Among these records, which lines include "option"? Copy them out.
◇ ◇ ◇ ◇
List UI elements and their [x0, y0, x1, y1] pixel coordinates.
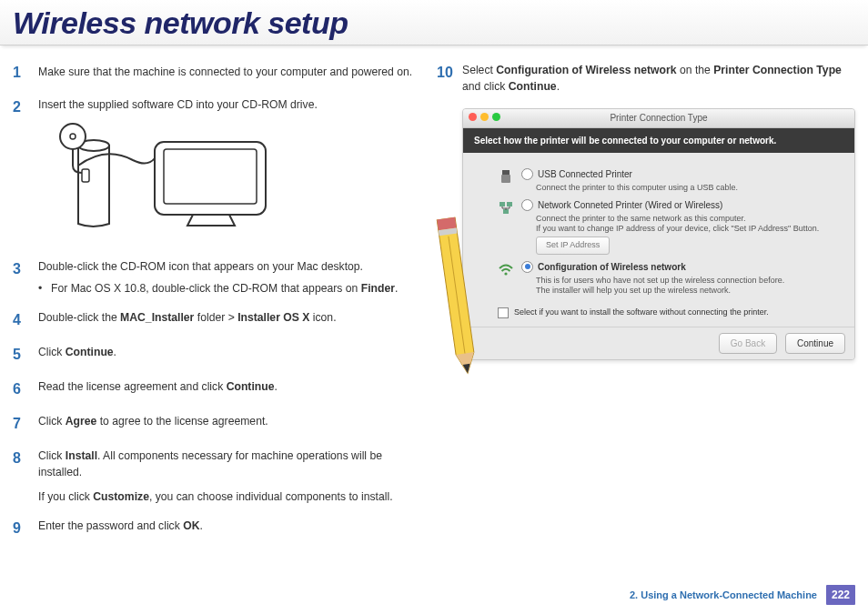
step-text: Click Install. All components necessary …: [38, 448, 415, 481]
printer-connection-dialog: Printer Connection Type Select how the p…: [462, 108, 855, 360]
usb-icon: [498, 168, 514, 185]
cd-drive-illustration: [38, 115, 275, 235]
right-column: 10 Select Configuration of Wireless netw…: [437, 62, 855, 552]
step-text: Read the license agreement and click Con…: [38, 378, 415, 400]
step-number: 7: [13, 413, 38, 435]
step-text: Double-click the CD-ROM icon that appear…: [38, 258, 415, 275]
go-back-button[interactable]: Go Back: [719, 333, 777, 354]
continue-button[interactable]: Continue: [785, 333, 845, 354]
step-number: 2: [13, 96, 38, 246]
step-9: 9 Enter the password and click OK.: [13, 518, 415, 539]
step-text: Make sure that the machine is connected …: [38, 62, 415, 84]
step-text: Click Agree to agree to the license agre…: [38, 413, 415, 435]
bullet-text: For Mac OS X 10.8, double-click the CD-R…: [51, 280, 398, 297]
step-number: 10: [437, 62, 462, 96]
step-text: Insert the supplied software CD into you…: [38, 96, 415, 113]
svg-rect-13: [501, 175, 510, 183]
zoom-icon[interactable]: [492, 113, 500, 121]
step-4: 4 Double-click the MAC_Installer folder …: [13, 309, 415, 331]
step-body: Double-click the CD-ROM icon that appear…: [38, 258, 415, 297]
option-usb[interactable]: USB Connected Printer Connect the printe…: [498, 167, 843, 193]
step-number: 9: [13, 518, 38, 539]
step-10: 10 Select Configuration of Wireless netw…: [437, 62, 855, 96]
dialog-footer: Go Back Continue: [463, 327, 854, 359]
set-ip-button[interactable]: Set IP Address: [536, 237, 610, 255]
step-number: 8: [13, 448, 38, 505]
option-label: USB Connected Printer: [538, 167, 632, 181]
checkbox-no-connect[interactable]: [498, 307, 509, 318]
wifi-icon: [498, 261, 514, 277]
step-text: Click Continue.: [38, 344, 415, 366]
svg-point-17: [504, 272, 507, 275]
close-icon[interactable]: [469, 113, 477, 121]
step-7: 7 Click Agree to agree to the license ag…: [13, 413, 415, 435]
step-5: 5 Click Continue.: [13, 344, 415, 366]
left-column: 1 Make sure that the machine is connecte…: [13, 62, 415, 552]
checkbox-label: Select if you want to install the softwa…: [514, 307, 769, 319]
step-number: 1: [13, 62, 38, 84]
step-number: 4: [13, 309, 38, 331]
option-label: Configuration of Wireless network: [538, 260, 686, 274]
step-number: 3: [13, 258, 38, 297]
step-3: 3 Double-click the CD-ROM icon that appe…: [13, 258, 415, 297]
svg-rect-7: [437, 216, 456, 230]
radio-wireless[interactable]: [521, 261, 533, 273]
step-text: Enter the password and click OK.: [38, 518, 415, 539]
option-label: Network Conneted Printer (Wired or Wirel…: [538, 198, 722, 212]
svg-rect-1: [164, 149, 257, 204]
dialog-body: USB Connected Printer Connect the printe…: [463, 153, 854, 327]
install-without-connect-row[interactable]: Select if you want to install the softwa…: [498, 307, 843, 319]
step-body: Click Install. All components necessary …: [38, 448, 415, 505]
option-desc: Connect the printer to this computer usi…: [536, 183, 843, 193]
svg-rect-12: [502, 170, 510, 175]
chapter-label: 2. Using a Network-Connected Machine: [630, 589, 817, 600]
step-1: 1 Make sure that the machine is connecte…: [13, 62, 415, 84]
dialog-heading: Select how the printer will be connected…: [463, 128, 854, 153]
dialog-title: Printer Connection Type: [610, 113, 707, 123]
dialog-titlebar: Printer Connection Type: [463, 109, 854, 128]
page-title: Wireless network setup: [13, 5, 855, 41]
step-6: 6 Read the license agreement and click C…: [13, 378, 415, 400]
radio-network[interactable]: [521, 199, 533, 211]
window-traffic-lights[interactable]: [469, 113, 500, 121]
option-wireless[interactable]: Configuration of Wireless network This i…: [498, 260, 843, 297]
minimize-icon[interactable]: [480, 113, 489, 121]
page-number: 222: [826, 585, 855, 605]
step-body: Insert the supplied software CD into you…: [38, 96, 415, 246]
step-8: 8 Click Install. All components necessar…: [13, 448, 415, 505]
network-icon: [498, 199, 514, 216]
step-number: 5: [13, 344, 38, 366]
svg-rect-14: [500, 202, 505, 206]
step-text: Double-click the MAC_Installer folder > …: [38, 309, 415, 331]
radio-usb[interactable]: [521, 168, 533, 180]
option-network[interactable]: Network Conneted Printer (Wired or Wirel…: [498, 198, 843, 255]
step-2: 2 Insert the supplied software CD into y…: [13, 96, 415, 246]
page-title-bar: Wireless network setup: [0, 0, 868, 45]
svg-rect-5: [82, 169, 89, 182]
option-desc: Connect the printer to the same network …: [536, 214, 843, 235]
step-number: 6: [13, 378, 38, 400]
page-footer: 2. Using a Network-Connected Machine 222: [630, 585, 855, 605]
step-bullet: For Mac OS X 10.8, double-click the CD-R…: [38, 280, 415, 297]
content-columns: 1 Make sure that the machine is connecte…: [0, 45, 868, 561]
step-text-extra: If you click Customize, you can choose i…: [38, 488, 415, 505]
step-text: Select Configuration of Wireless network…: [462, 62, 855, 96]
option-desc: This is for users who have not set up th…: [536, 276, 843, 297]
svg-point-4: [70, 134, 76, 139]
svg-rect-15: [507, 202, 512, 206]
◇ ◇ ◇ ◇
◆ **OUTPUT OF THE TASK**:
option-usb[interactable]: USB Connected Printer Connect the printe…: [498, 167, 843, 193]
option-label: USB Connected Printer: [538, 167, 632, 181]
option-label: Configuration of Wireless network: [538, 260, 686, 274]
option-label: Network Conneted Printer (Wired or Wirel…: [538, 198, 722, 212]
option-desc: Connect the printer to this computer usi…: [536, 183, 843, 193]
option-wireless[interactable]: Configuration of Wireless network This i…: [498, 260, 843, 297]
option-network[interactable]: Network Conneted Printer (Wired or Wirel…: [498, 198, 843, 255]
option-desc: Connect the printer to the same network …: [536, 214, 843, 235]
option-desc: This is for users who have not set up th…: [536, 276, 843, 297]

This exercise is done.